Your assignment » In the answer, each entry below appears exactly as given, and no picture appears at all.

Input records »
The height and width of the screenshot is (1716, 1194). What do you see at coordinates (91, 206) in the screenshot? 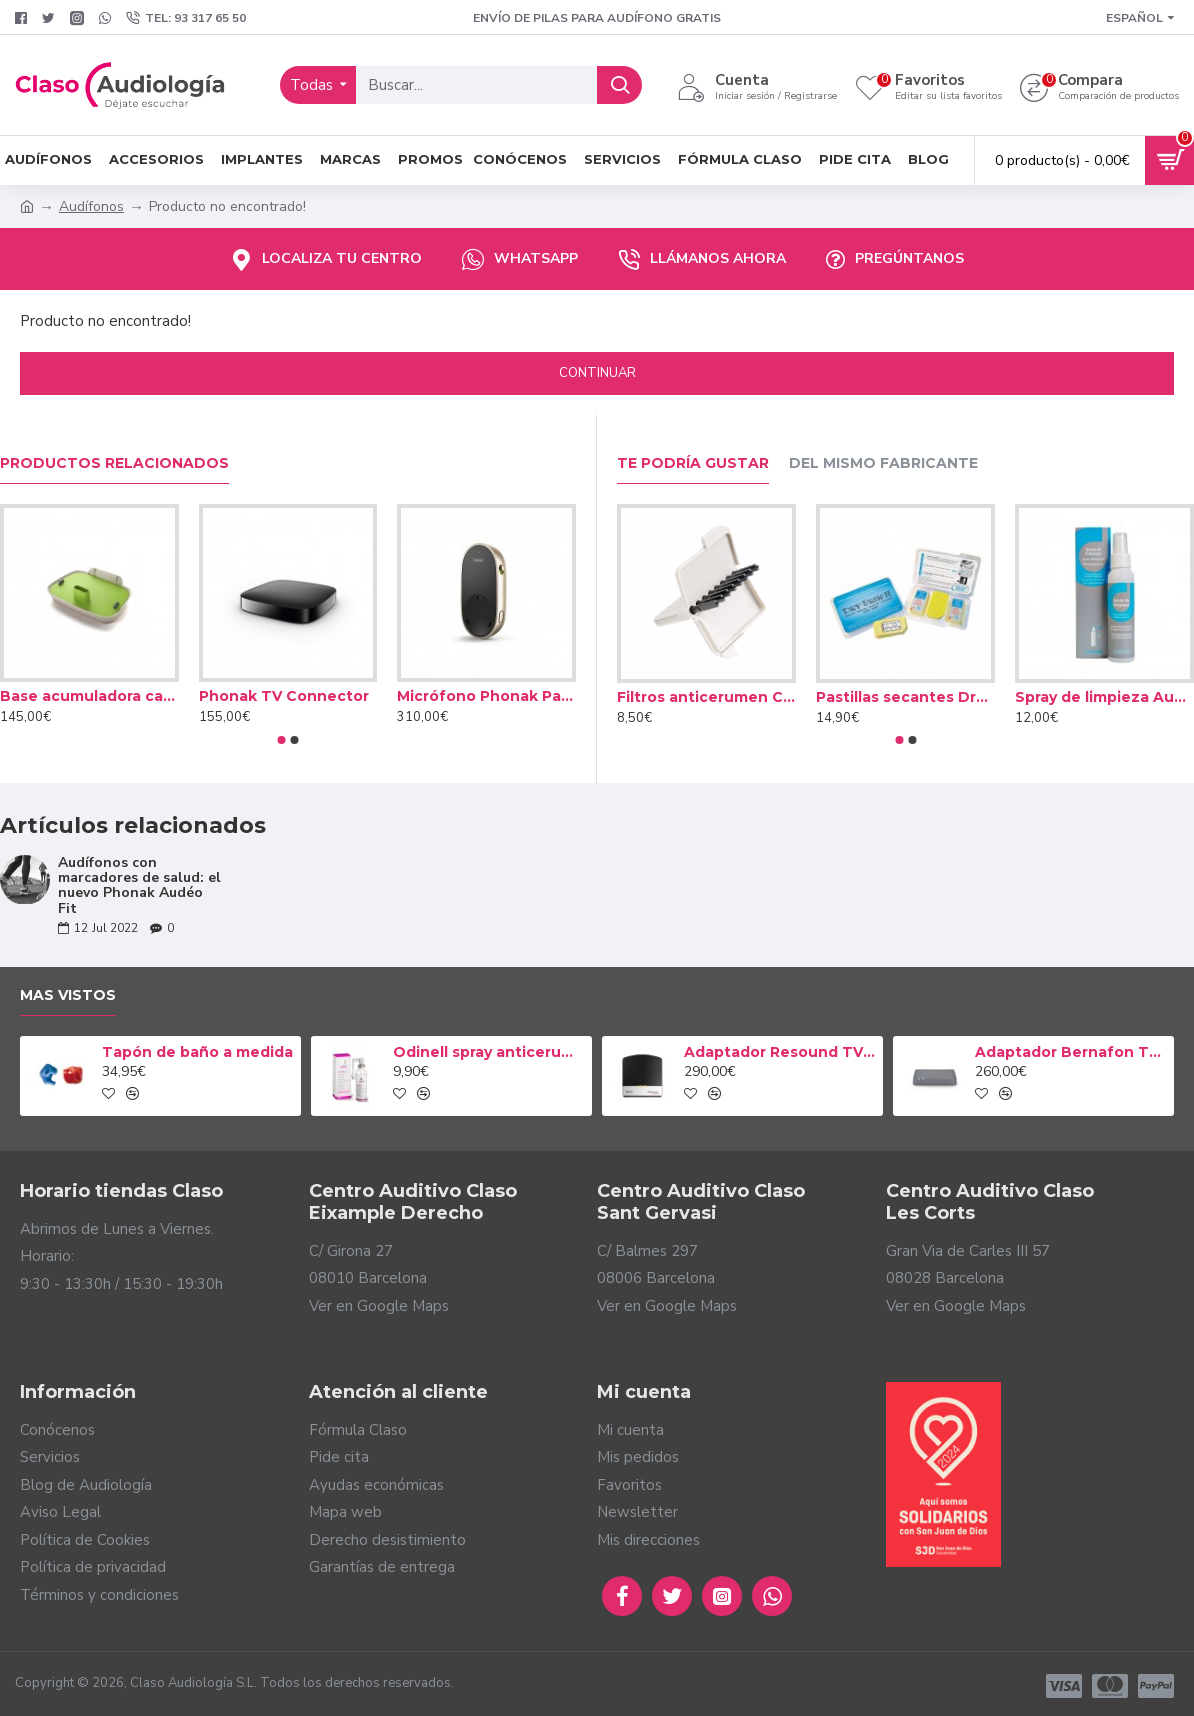
I see `Audífonos` at bounding box center [91, 206].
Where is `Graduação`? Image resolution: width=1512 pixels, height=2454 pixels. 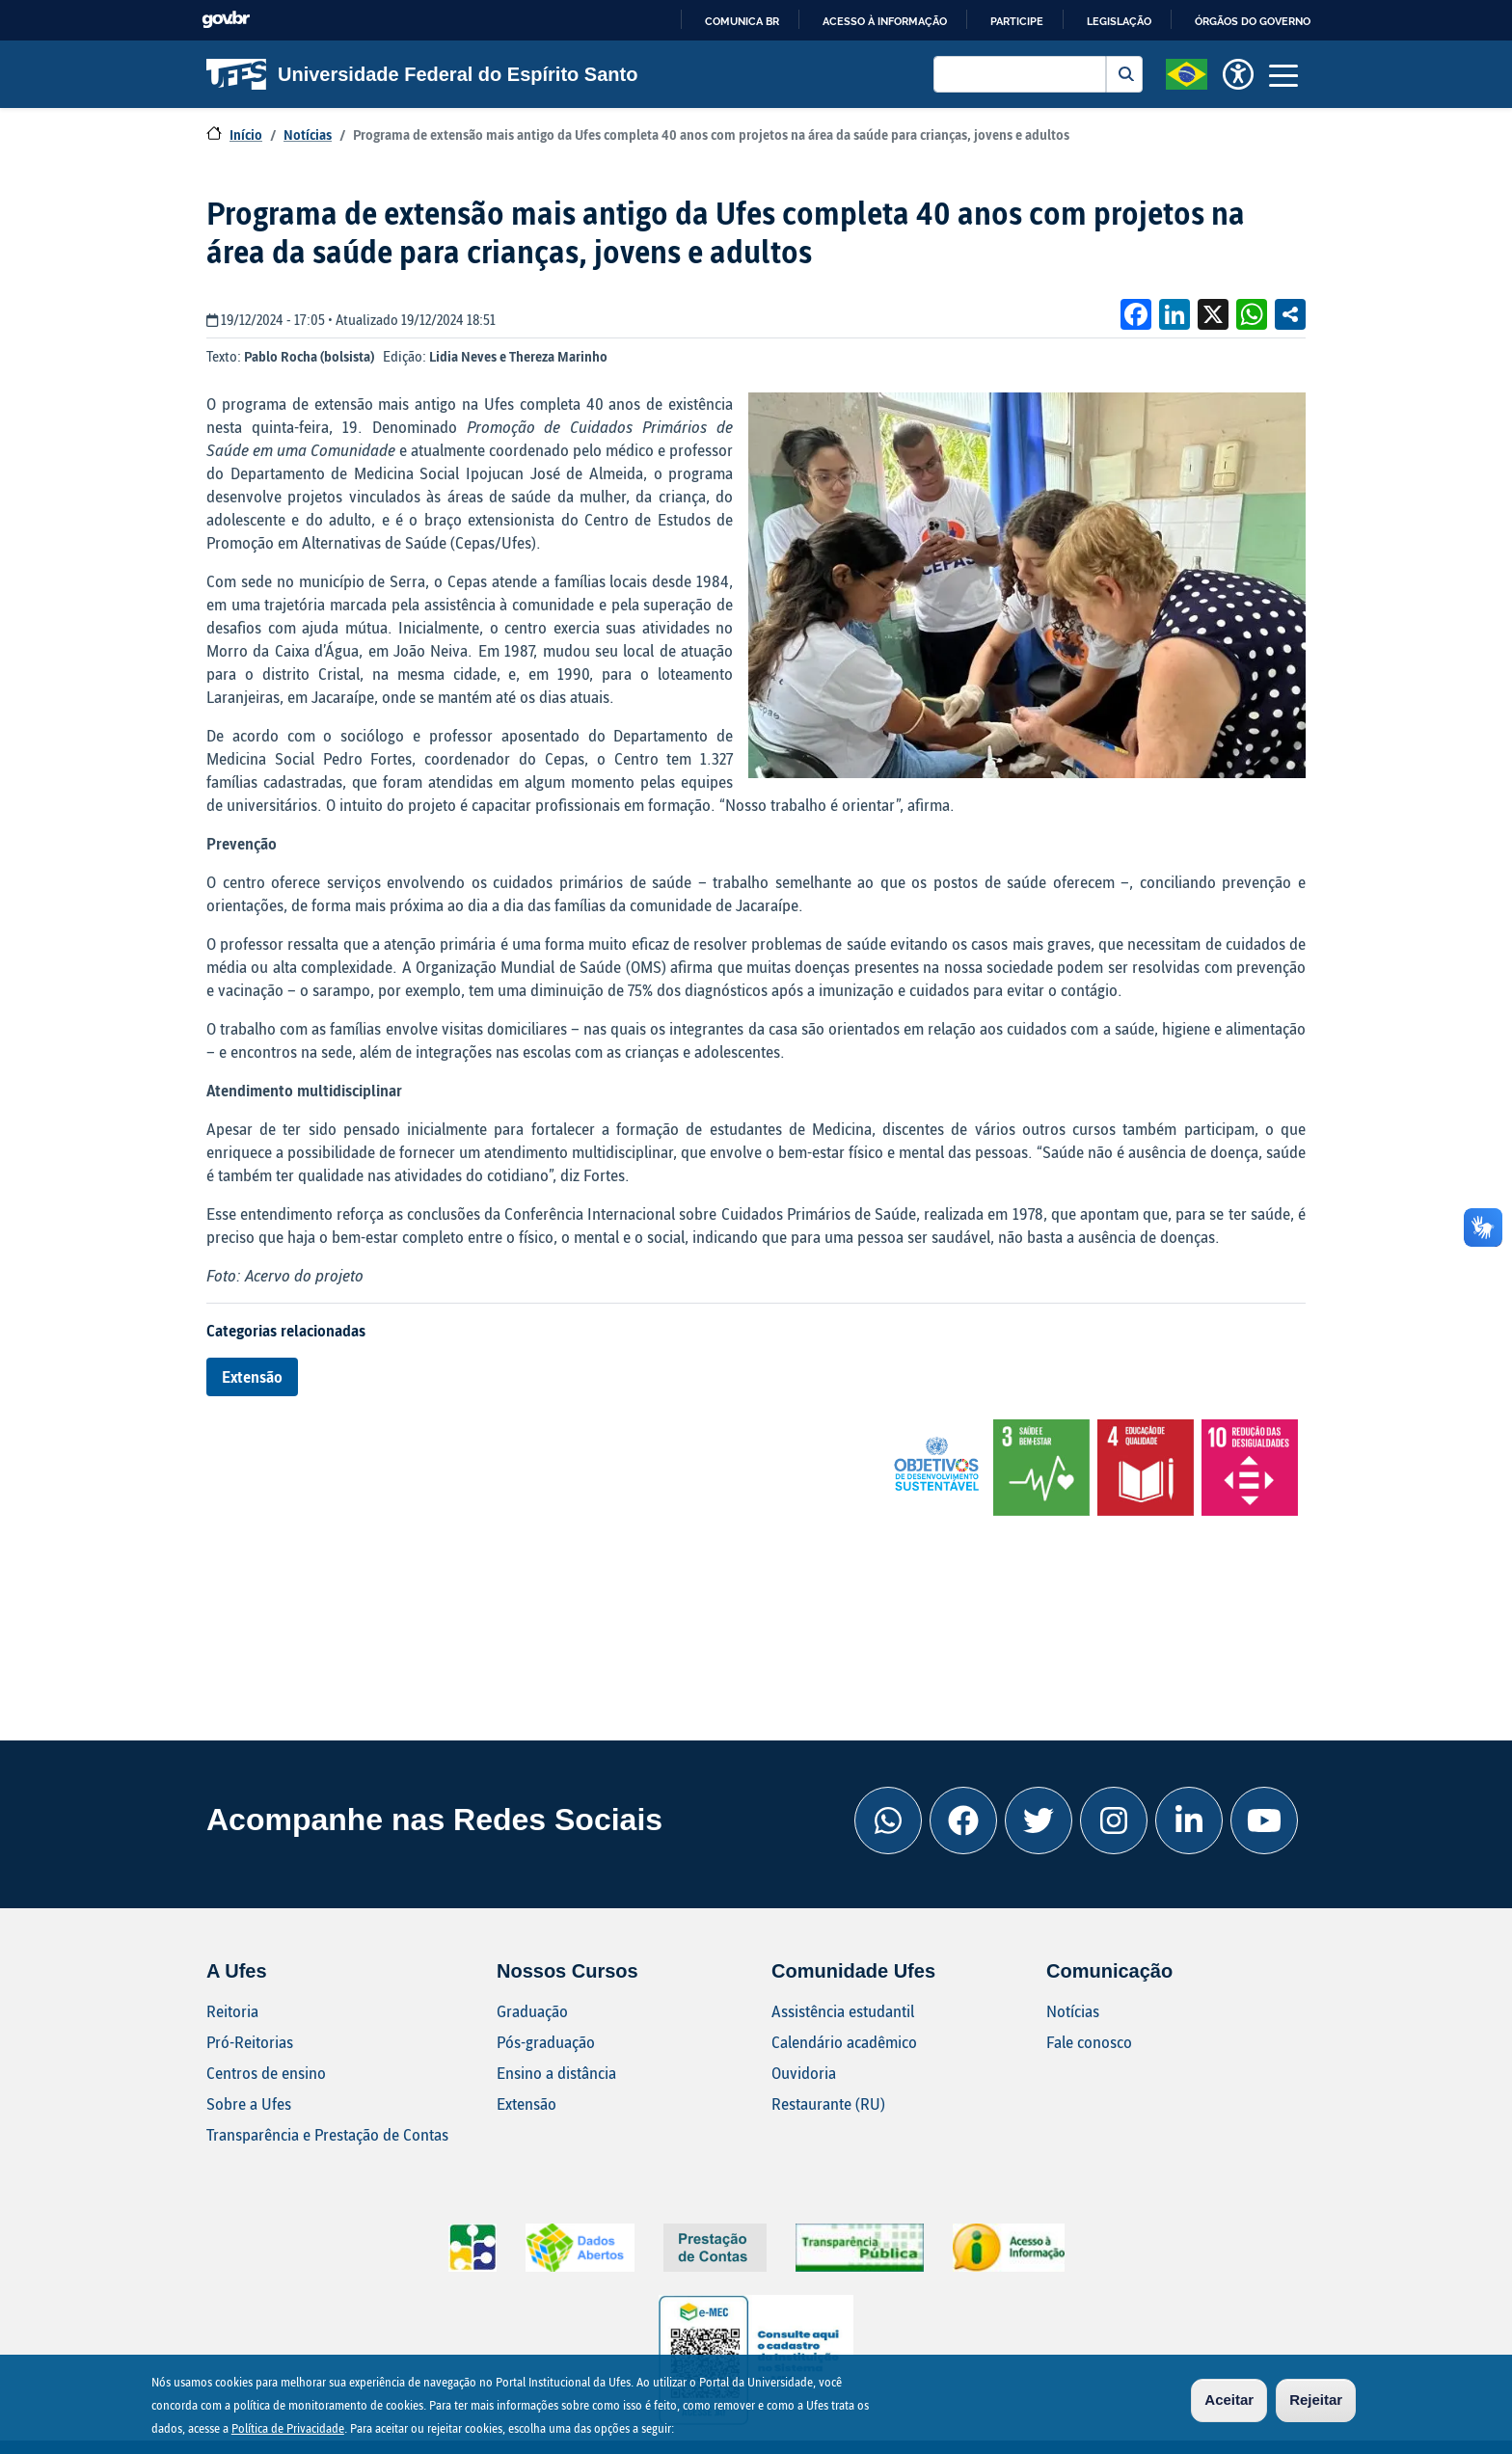
Graduação is located at coordinates (532, 2011).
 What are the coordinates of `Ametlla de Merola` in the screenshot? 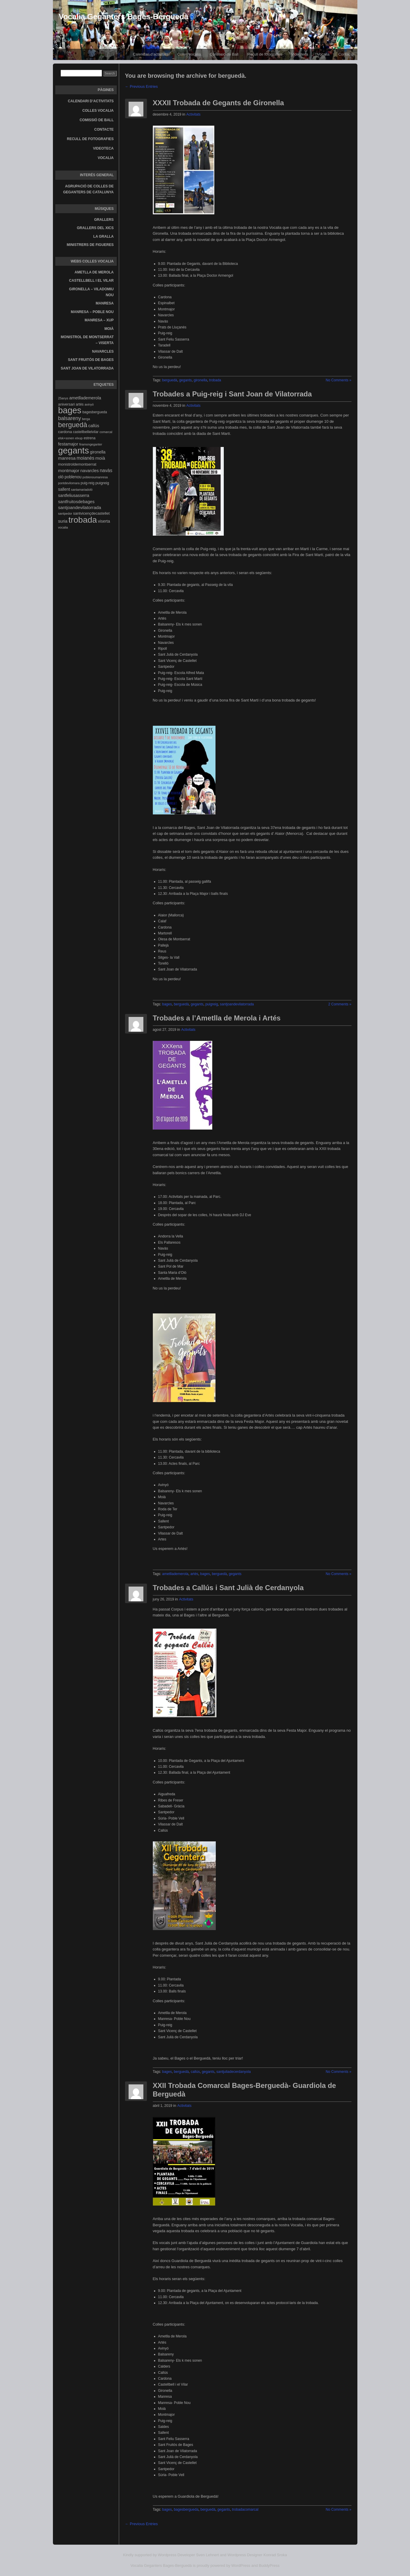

Response area »
The height and width of the screenshot is (1716, 1194). What do you see at coordinates (91, 206) in the screenshot? 
I see `Audífonos` at bounding box center [91, 206].
Where is `Graduação`? Image resolution: width=1512 pixels, height=2454 pixels. 
Graduação is located at coordinates (532, 2011).
 What are the coordinates of `Ametlla de Merola` in the screenshot? 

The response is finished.